Lalu ketika ditanyai apakah upaya penataan pengeras suara masjid ini akan membatasi hak beribadat? Husain Abdullah mengatakan “justru ini untuk meningkatkan kualitas ibadah.” karena “Yang diatur ‘kan sekedar volume suara supaya lebih harmonis, terdengar lebih syahdu, dan agar orang lebih fokus untuk mendengarnya,” terangnya.
Semoga seluruh pengelola masjid untuk lebih bisa mengatur pengeras suara masjidnya masing-masing agar enak didengar dan tidak menimbulkan polusi suara.
Janganla speaker masjid menjadi pemicu kerusuhan seperti di Tanjung Balai yang menyebabkan mereka yang bernaung kehidupan dibawah Vihara dan gereja terluka hati dan perasaannya. Untuk kesekian kalinya Wakil Presiden Jusuf Kalla berseru pentingnya penataan pengeras suara masjid agar tidak mengganggu.
Menurut Jusuf Kalla, masalah teknis yang selalu kita bicarakan agar masjid itu di samping masalah pekerjaan tapi masih banyak masalah disebabkan karena loud speaker yang selalu saja saya sampaikan bahwa pengajian sebelum azan itu 25 menit, orang akan datang ke masjid. Nggak usah terlalu besar (suara speaker) karena mengganggu siapa saja.

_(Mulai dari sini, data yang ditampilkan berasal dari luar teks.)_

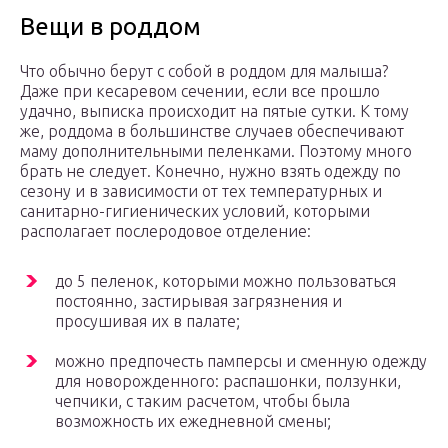
Вещи в роддом
Что обычно берут с собой в роддом для малыша?
Даже при кесаревом сечении, если все прошло
удачно, выписка происходит на пятые сутки. К тому
же, роддома в большинстве случаев обеспечивают
маму дополнительными пеленками. Поэтому много
брать не следует. Конечно, нужно взять одежду по
сезону и в зависимости от тех температурных и
санитарно-гигиенических условий, которыми
располагает послеродовое отделение:
до 5 пеленок, которыми можно пользоваться
постоянно, застирывая загрязнения и
просушивая их в палате;
можно предпочесть памперсы и сменную одежду
для новорожденного: распашонки, ползунки,
чепчики, с таким расчетом, чтобы была
возможность их ежедневной смены;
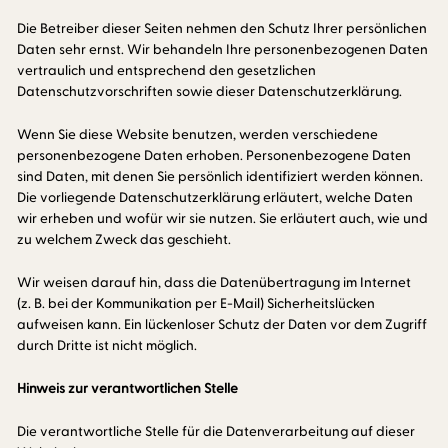
Die Betreiber dieser Seiten nehmen den Schutz Ihrer persönlichen
Daten sehr ernst. Wir behandeln Ihre personenbezogenen Daten
vertraulich und entsprechend den gesetzlichen
Datenschutzvorschriften sowie dieser Datenschutzerklärung.
Wenn Sie diese Website benutzen, werden verschiedene
personenbezogene Daten erhoben. Personenbezogene Daten
sind Daten, mit denen Sie persönlich identifiziert werden können.
Die vorliegende Datenschutzerklärung erläutert, welche Daten
wir erheben und wofür wir sie nutzen. Sie erläutert auch, wie und
zu welchem Zweck das geschieht.
Wir weisen darauf hin, dass die Datenübertragung im Internet
(z. B. bei der Kommunikation per E-Mail) Sicherheitslücken
aufweisen kann. Ein lückenloser Schutz der Daten vor dem Zugriff
durch Dritte ist nicht möglich.
Hinweis zur verantwortlichen Stelle
Die verantwortliche Stelle für die Datenverarbeitung auf dieser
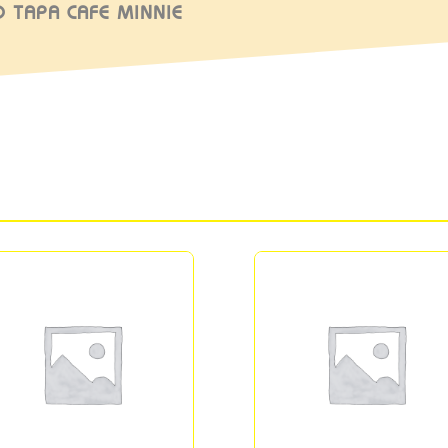
 TAPA CAFE MINNIE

Seperti dirilis DetikNews.com, Jusuf Kalla yang juga menjabat Ketua Umum Dewan Masjid Indonesia menyebutkan bahwa Indonesia memiliki masjid yang sangat banyak. Karena itu harus ada penataan agar tercipta harmoni antara masjid di lingkungan masyarakat.
Di Indonesia punya masjid terbanyak, hampir lebih 800 ribu masjid di Indonesia. Artinya setiap 250 orang Islam ada 1 masjid dan satu musala. Karena itulah, kadang-kadang suara azan saling bertentangan (bersahutan-red) akibat begitu banyaknya masjid.Jangan karena banyak masjid lalu seenaknya membunyikan speaker masdji dengan keras?Jangan terulang lagi, sekali lagi jangan terulang lagi.